Жалкая, бессильная слезинка выкатилась из-под дряблого старческого века. И в полном сознании, что все это напрасно, что никто не поможет, никто не смилуется и не услышит, Иван Иванович застонал тоненьким бессильным стоном.
– Иван Иванович, что тебе? – сейчас же прозвучал странный живой голос, и маленькая старушка с седой головой приподнялась на своей кровати.
Ивану Ивановичу стало жаль ее. Всю ночь она не спит, десятки раз встает, помогает перевернуться, подает горшок, укладывает. Жаль ее, страшно жаль!.. И стало больно: все-таки она спит, может спать, когда он мучится, потому что все же не она умирает, а он.
– Спи, спи, пожалуйста! – злобно и капризно сказал Иван Иванович, и сухонькие костяшки его пальцев сжались в бессильном, вовсе не на нее направленном раздражении. – Я просто хочу вс… устать!.. А ты спи, я тебя не трогаю…
– Что ты выдумываешь, Иван Иваныч!.. Ночь!.. Спи лучше. Тебе спать надо.
– Какое тебе дело!.. Оставь меня в покое!.. Ты рада бы, чтобы я совсем не… не просыпался!

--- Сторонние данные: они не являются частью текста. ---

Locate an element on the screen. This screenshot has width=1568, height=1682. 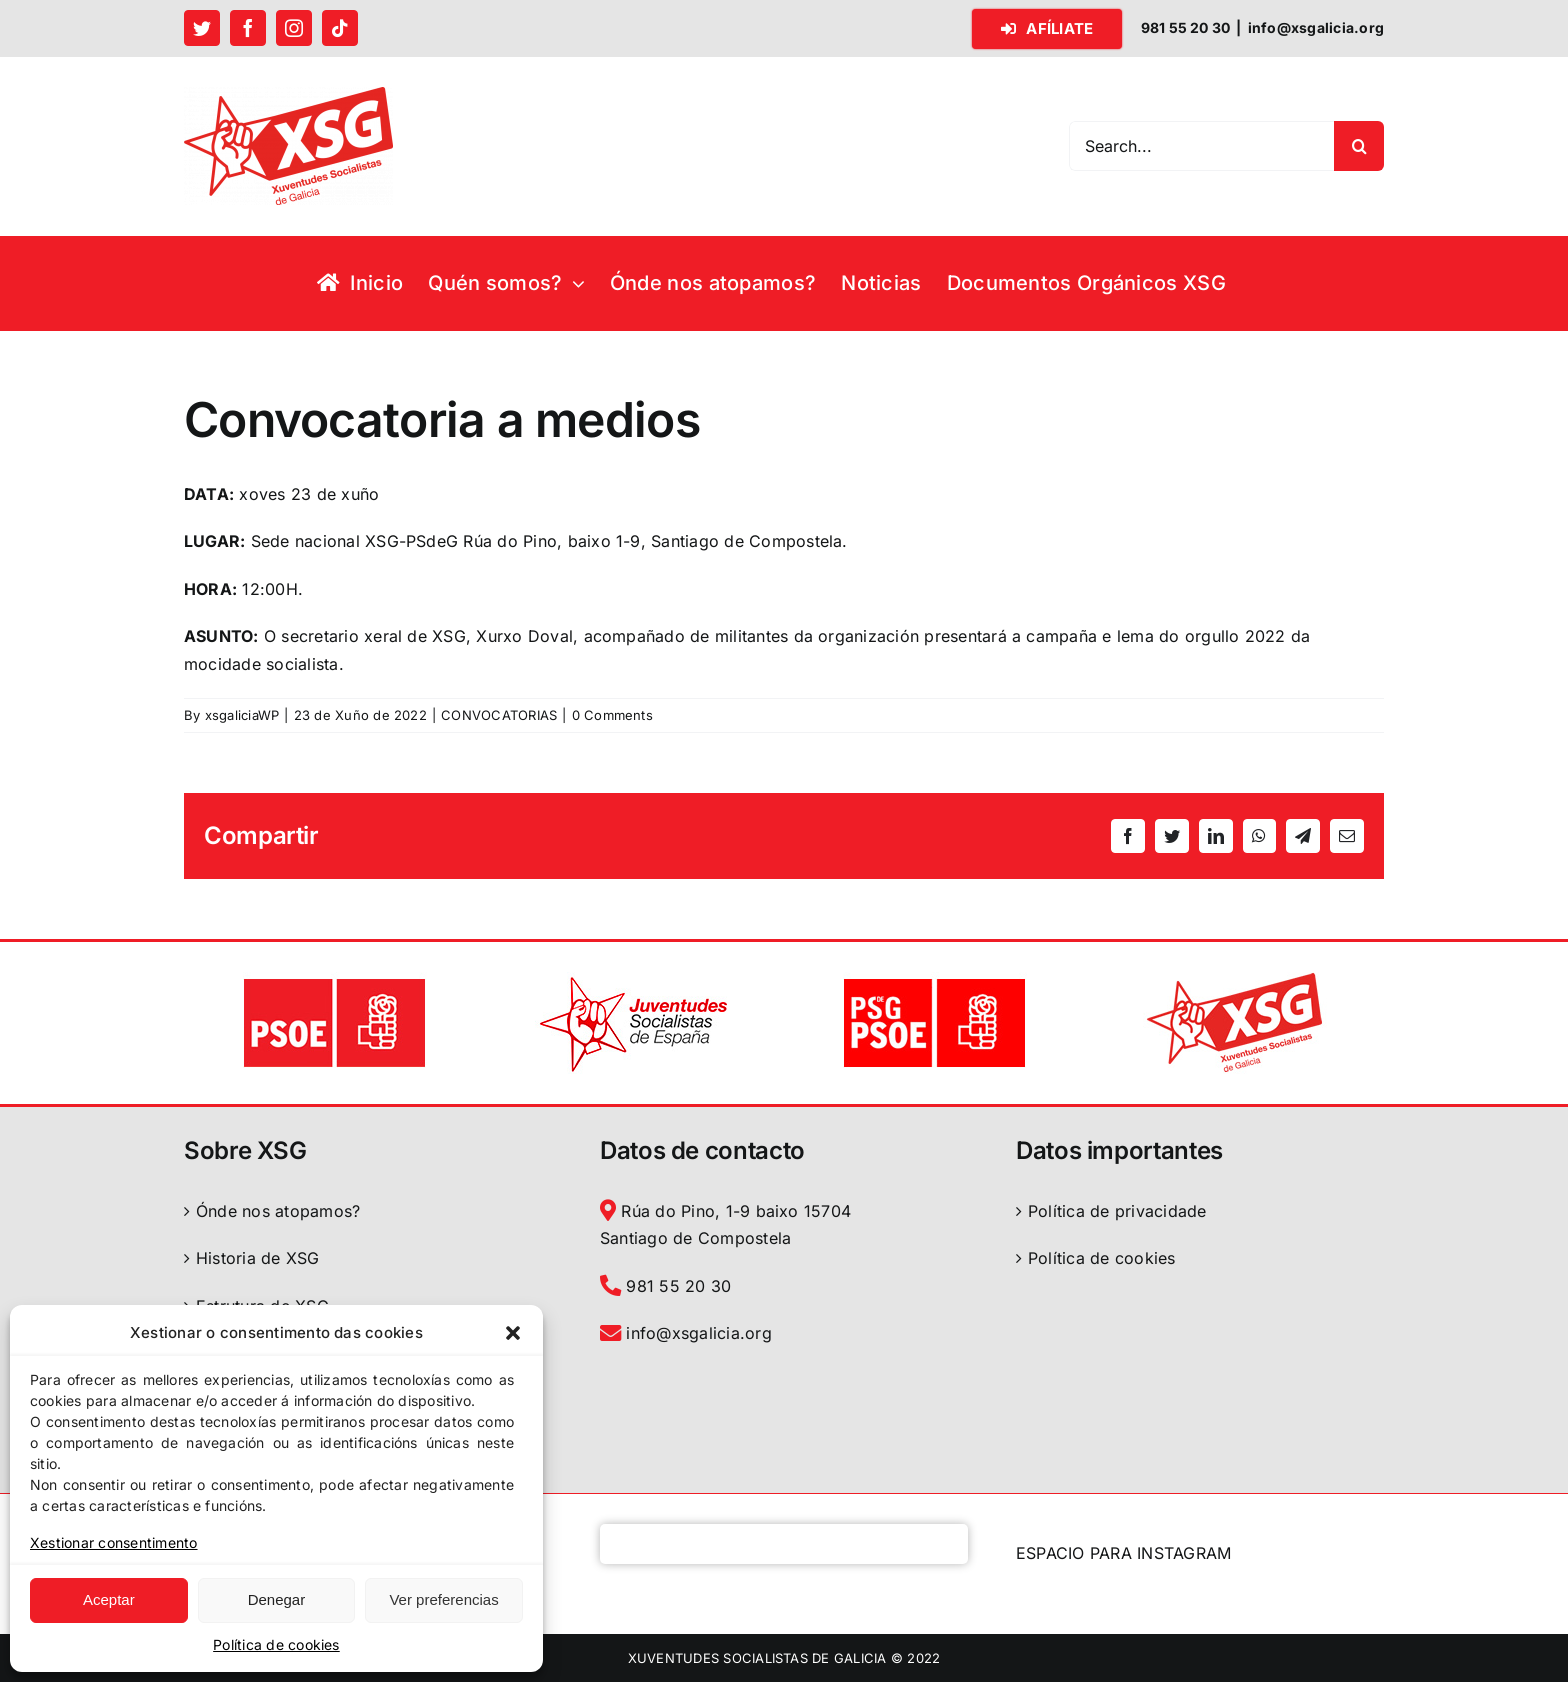
Política de cookies is located at coordinates (276, 1644).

И Иван Иванович, чувствуя, что говорит неправду, что мучит и оскорбляет ее, когда им уж недолго осталось жить вместе, и не имея сил удержать безумное мучительное раздражение, заплакал. Слезы горько катились по старенькому, с провалившимся ртом лицу. Беспомощно обвисли седенькие волосики.

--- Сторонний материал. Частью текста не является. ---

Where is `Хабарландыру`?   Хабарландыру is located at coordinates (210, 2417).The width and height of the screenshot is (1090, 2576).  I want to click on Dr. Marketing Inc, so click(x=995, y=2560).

И та самая мысль, которой боялся Иван Иванович, мелькнула в голове самого близкого ему человека, седой старушки, которая прожила с ним сорок лет, любила его, как мать, жена и любовница, жалела всем сердцем и готова была отрубить руку свою, чтобы помочь ему хоть немного.
Мысль эта была тем мучительнее, что исходила не из сердца, сжатого бесконечной жалостью, не из разума, который стыдился ее, а из всего тела, измученного бессонными ночами, капризами больного и всей обстановкой грязной старческой смерти.

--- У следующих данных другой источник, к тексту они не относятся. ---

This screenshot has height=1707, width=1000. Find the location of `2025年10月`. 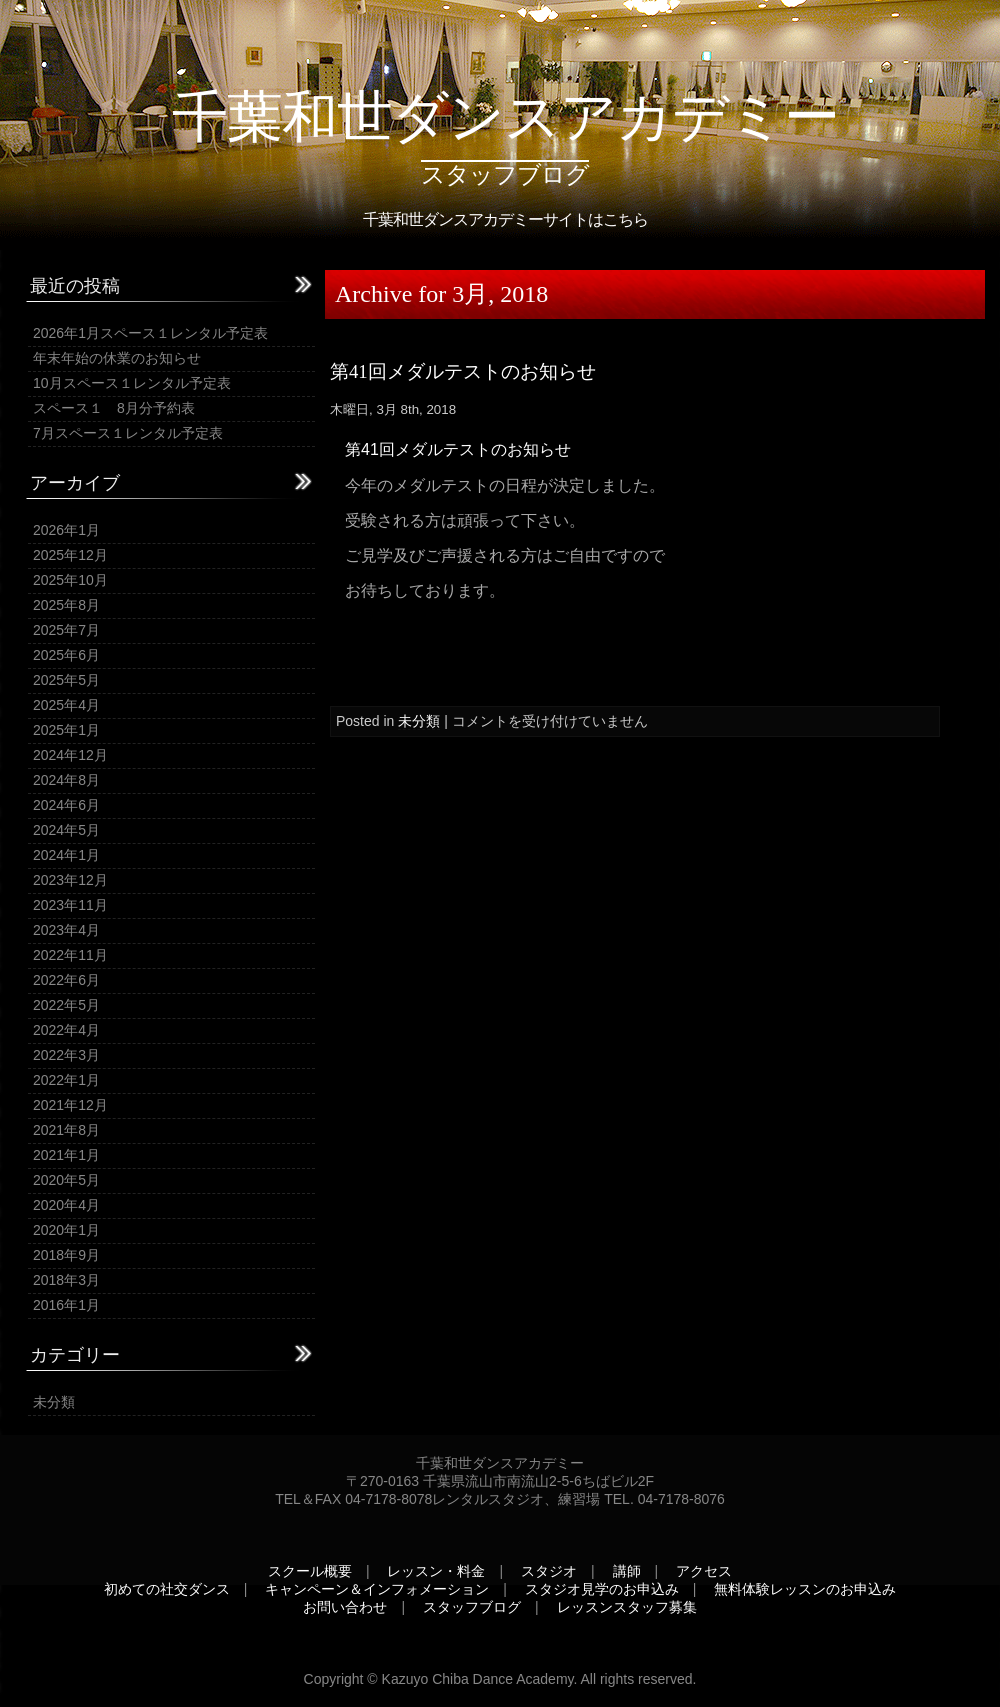

2025年10月 is located at coordinates (70, 580).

«Господи, да когда же конец этому!» – подумала Полина Григорьевна, и ей захотелось просто прикрикнуть на него, на этого бессильного старикашку, который почему-то считает себя вправе мучить ее.
«Ну, пусть он болен, пусть он страдает, но ведь и я же не виновата в этом!.. Ведь я могу толкнуть, крикнуть, и он испугается, будет лежать смирно, как побитый ребенок, и плакать от страха… Как бы то ни было, как бы он ни страдал, а должен же он понимать, что мне тяжело, что я всем жертвую для него!»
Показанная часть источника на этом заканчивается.